Aetiology and risk factors related to traumatic dental injuries – a review of the literature
Version of Record online: 21 JAN 2009
© 2009 The Author. Journal compilation © 2009 John Wiley & Sons A/S
Volume 25, Issue 1, pages 19–31, February 2009
How to Cite
Glendor, U. (2009), Aetiology and risk factors related to traumatic dental injuries – a review of the literature. Dental Traumatology, 25: 19–31. doi: 10.1111/j.1600-9657.2008.00694.x
- Issue online: 21 JAN 2009
- Version of Record online: 21 JAN 2009
- Accepted 9 February, 2008
Abstract – Background/Aim: During the past 30 years, the number of aetiologies of traumatic dental injuries (TDIs) has increased dramatically in the literature and now includes a broad spectrum of variables, including oral and environmental factors and human behaviour. The aim of this study is to present an international review of well-known as well as less well-known unintentional and intentional causes of TDIs. Moreover, some models that are useful in investigating contact sport injuries are presented.
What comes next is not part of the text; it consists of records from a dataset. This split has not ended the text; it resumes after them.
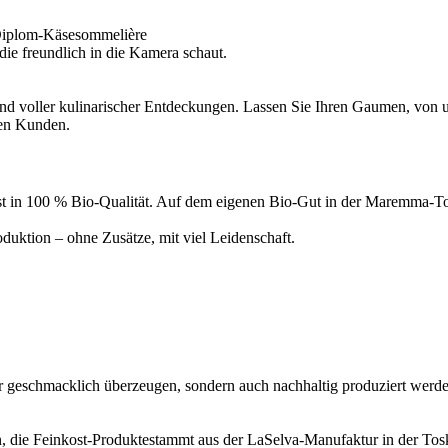
Diplom-Käsesommelière
d voller kulinarischer Entdeckungen. Lassen Sie Ihren Gaumen, von un
ren Kunden.
inkost in 100 % Bio-Qualität. Auf dem eigenen Bio-Gut in der Maremma
uktion – ohne Zusätze, mit viel Leidenschaft.
ur geschmacklich überzeugen, sondern auch nachhaltig produziert werde
, die Feinkost-Produktestammt aus der LaSelva-Manufaktur in der Tosk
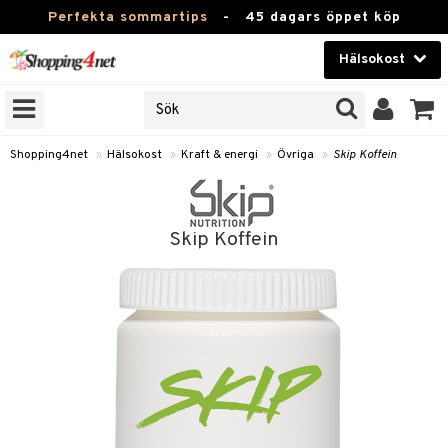
Perfekta sommartips
-
45 dagars öppet köp
Hälsokost
RKEN
Skönhet
JER
ODUKTER
Kontaktlinser
Shopping4net
»
Hälsokost
»
Kraft & energi
»
Övriga
»
Skip Koffein
TKORT
Hälsokost
Apotek
Skip Koffein
Fitness
Hem & Inredning
Leksaker, Barn & Baby
r
ntolerans
Varumärken
fettsyror
Kampanjer
ood
tsyror
or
Materials and methods: The databases of Medline, Cochrane, Social Citation Index, Science Citation Index and CINAHL from 1995 to the present were used.
Result: Oral factors (increased overjet with protrusion), environmental determinants (material deprivation) and human behaviour (risk-taking children, children being bullied, emotionally stressful conditions, obesity and attention-deficit hyperactivity disorder) were found to increase the risk for TDIs. Other factors increasing the risk for TDIs are presence of illness, learning difficulties, physical limitations and inappropriate use of teeth. A new cause of TDIs that is of particular interest is oral piercing. In traffic facial injury was similar in unrestrained occupants (no seat belts) and occupants restrained only with an air bag. Amateur athletes have been found to suffer from TDIs more often than professional athletes. Falls and collisions mask intentional TDIs, such as physical abuse, assaults and torture. Violence has increased in severity during the past few decades and its role has been underestimated when looking at intentional vs unintentional TDIs. There are useful models to prevent TDIs from occurring in sports. WHO Healthy Cities and WHO Health Promoting Schools Programmes offer a broad solution for dental trauma as a public health problem.
Conclusion: The number of known causes of TDIs has grown to alarming levels, probably because of increased interest of the causes and the underlying complexity of a TDI. Accepted oral, environmental and human aetiological factors must therefore be included in the registration of TDIs.